Your assignment:
A faithful copy of each entry below is expected, with the images removed.

Given records:
▶

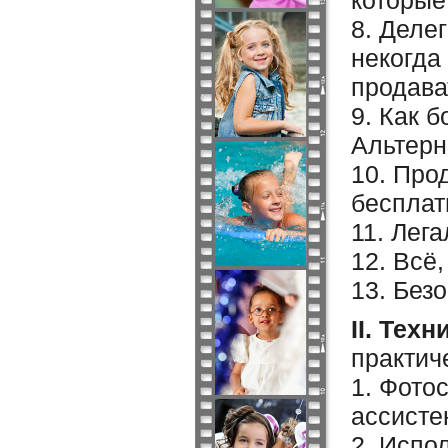
которые
8. Деле
некогда
продава
9. Как 
Альтерн
10. Про
бесплат
11. Лег
12. Всё,
13. Без
II. Тех
практич
1. Фото
ассисте
2. Испо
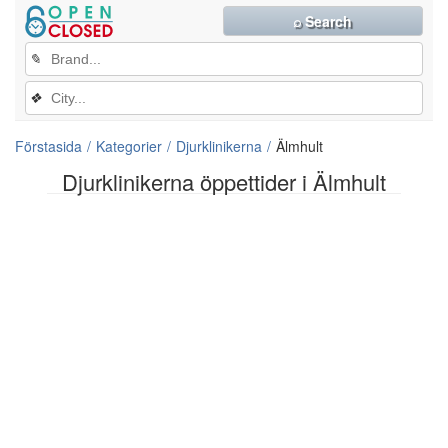
⌕ Search
✎
❖
Förstasida
Kategorier
Djurklinikerna
Älmhult
Djurklinikerna öppettider i Älmhult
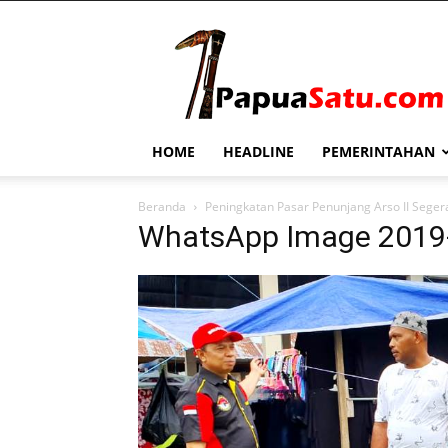
PapuaSatu.com
HOME
HEADLINE
PEMERINTAHAN
Beranda
Peningkatan Pasar Penunjang Arso II Sege
WhatsApp Image 2019-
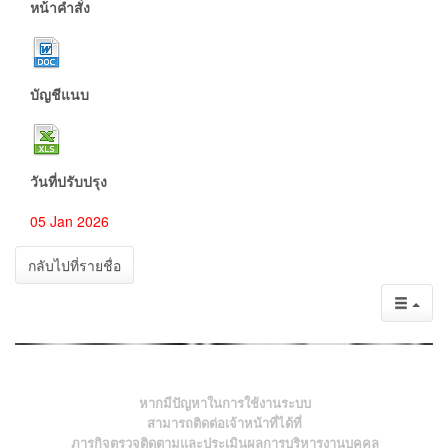
หน้าคำสั่ง
บัญชีแนบ
วันที่ปรับปรุง
05 Jan 2026
กลับไปที่รายชื่อ
หากมีปัญหาในการใช้งานระบบ
สามารถติดต่อเจ้าหน้าที่ได้ที่
ภารกิจตรวจติดตามและประเมินผลการบริหารงานบุคคล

◀

Output of the exercise:
которые
8. Деле
некогда
продава
9. Как 
Альтерн
10. Про
бесплат
11. Лег
12. Всё,
13. Без
II. Тех
практич
1. Фото
ассисте
2. Испо
⌕ Search
✎
❖
Förstasida
Kategorier
Djurklinikerna
Älmhult
Djurklinikerna öppettider i Älmhult
PapuaSatu.com
HOME
HEADLINE
PEMERINTAHAN
Beranda
Peningkatan Pasar Penunjang Arso II Sege
WhatsApp Image 2019-
หน้าคำสั่ง
บัญชีแนบ
วันที่ปรับปรุง
05 Jan 2026
กลับไปที่รายชื่อ
หากมีปัญหาในการใช้งานระบบ
สามารถติดต่อเจ้าหน้าที่ได้ที่
ภารกิจตรวจติดตามและประเมินผลการบริหารงานบุคคล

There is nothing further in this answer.